* [TASK PROMPT]
Each line with the word "ninh" must appear in the answer, copied from the records.

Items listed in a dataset
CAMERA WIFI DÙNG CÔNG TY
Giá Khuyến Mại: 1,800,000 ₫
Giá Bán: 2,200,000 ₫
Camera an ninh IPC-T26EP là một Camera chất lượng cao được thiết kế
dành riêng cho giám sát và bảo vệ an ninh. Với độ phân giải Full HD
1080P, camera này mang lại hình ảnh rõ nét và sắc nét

* [OUTPUT]
Camera an ninh IPC-T26EP là một Camera chất lượng cao được thiết kế
dành riêng cho giám sát và bảo vệ an ninh. Với độ phân giải Full HD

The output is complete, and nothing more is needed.